As of this writing, 1 Australian Dollar (A$1) is equal to $1.019 USD.
In addition, the GM subsidiary spent A$231 million on Research and Development operations, an increase of A$52 million from 2010. Over the last five years, Holden’s total R&D investment has totalled more than A$1.3 billion.
Kapitelli also stated that about 60 percent of Australian sales are made in Australia:
“After the financial crisis we reshaped our business to improve structural cost, reduce our reliance on exports and bring the Cruze into local production so we could continue to make cars in Australia. Now around 60 per cent of our Australian sales are Australian-made cars, this is a great result.

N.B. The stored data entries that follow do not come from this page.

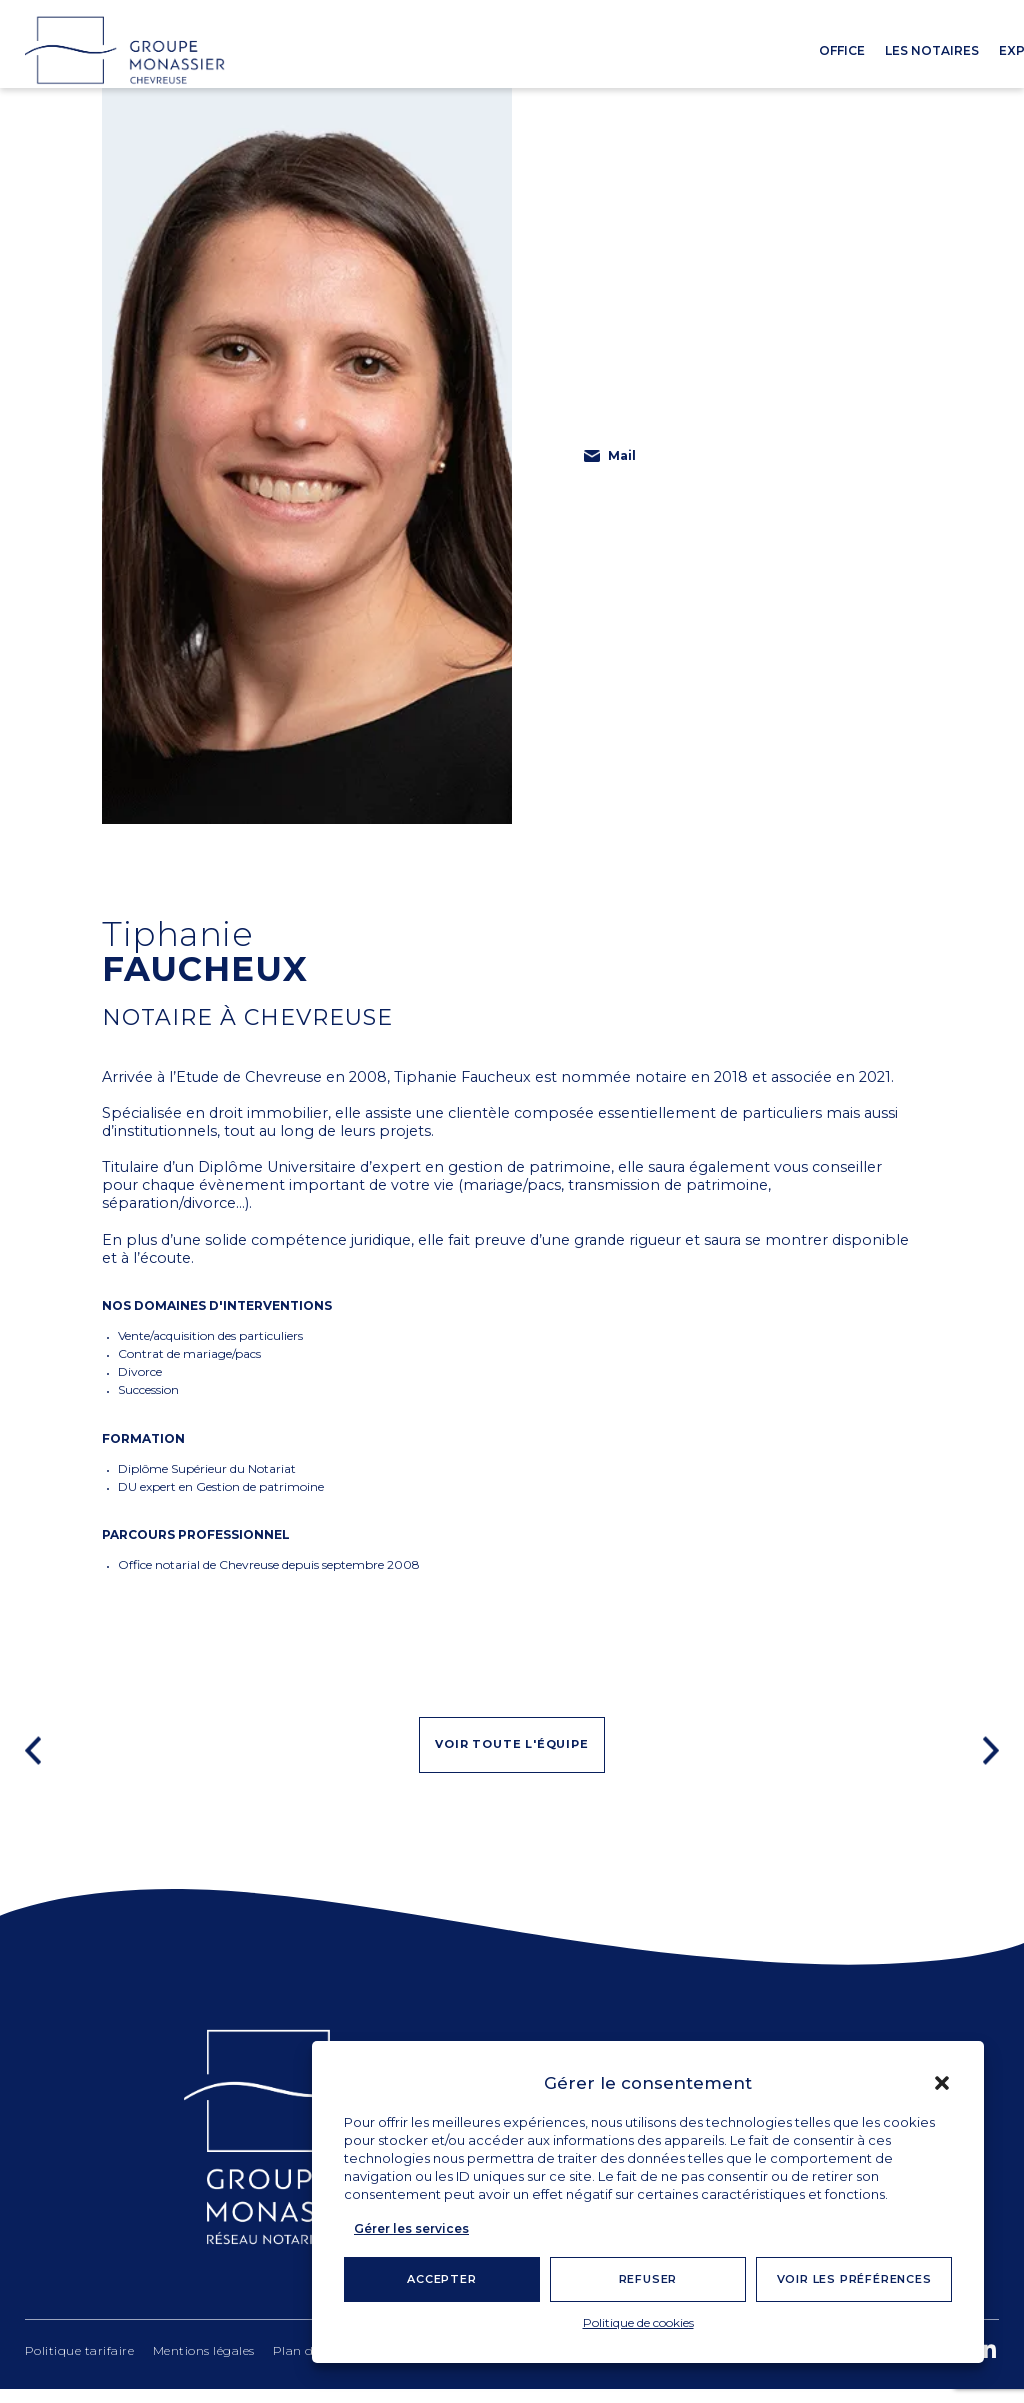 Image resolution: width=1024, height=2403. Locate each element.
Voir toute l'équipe (511, 1756)
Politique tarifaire (80, 2364)
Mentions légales (204, 2364)
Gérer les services (411, 2228)
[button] (942, 2083)
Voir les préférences (854, 2279)
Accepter (441, 2279)
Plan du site (310, 2364)
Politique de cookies (638, 2322)
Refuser (648, 2279) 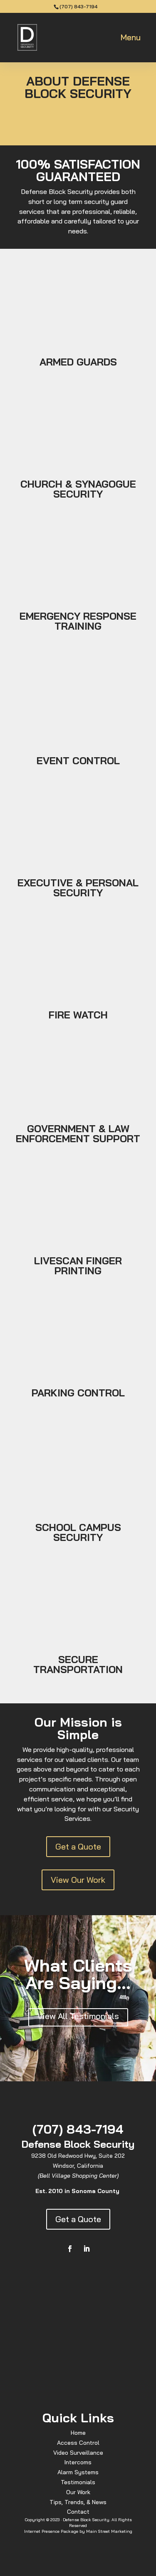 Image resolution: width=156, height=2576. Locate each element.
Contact (78, 2511)
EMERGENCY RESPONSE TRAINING (78, 621)
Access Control (78, 2442)
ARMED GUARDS (78, 362)
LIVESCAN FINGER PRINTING (78, 1265)
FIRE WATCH (78, 1014)
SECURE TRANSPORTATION (78, 1664)
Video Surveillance (78, 2452)
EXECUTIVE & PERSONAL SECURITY (78, 887)
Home (78, 2432)
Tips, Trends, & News (78, 2502)
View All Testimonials (78, 2016)
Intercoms (78, 2462)
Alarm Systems (78, 2472)
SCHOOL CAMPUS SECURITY (78, 1532)
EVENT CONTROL (78, 760)
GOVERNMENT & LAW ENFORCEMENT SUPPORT (78, 1133)
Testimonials (78, 2482)
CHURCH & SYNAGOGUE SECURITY (78, 489)
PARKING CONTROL (78, 1392)
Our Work (78, 2492)
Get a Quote (78, 1846)
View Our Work (78, 1879)
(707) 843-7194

Holden vehicle production was up 36.8 percent in 2011, with the Elizabeth plant in South Australia producing 90,424 vehicles, up from 66,061 in 2010. Engine production was up 2.9 percent, with 101,019 engines manufactured in Port Melbourne (Victoria), up from 98,146 in 2010. Meanwhile, Holden’s exports were up 54.3 percent in 2011, with the division shipping 12,068 cars to markets such as the Middle East, New Zealand, North America, Brazil, and South Africa. Holden’s V6 engine exports to South Korea, China, Thailand, and Germany totaled 57,792 — up 14 percent year over year.
The automaker sold a total of 126,095 vehicles in Australia in 2011, a decrease of 5.1 percent on 2010 levels. The Commodore and Cruze were the in the top five of the best-selling models in the country and Holden held a market share of 12.5 percent, making it the second-highest-selling brand in the country.
The GM Authority Take
A small profit is better than no profit at all. And given the upcoming Chevrolet SS/Performance model and possible wagon and Ute variants, we expect Holden’s local manufacturing and production to grow even more in the coming years… until said production is moved to North America.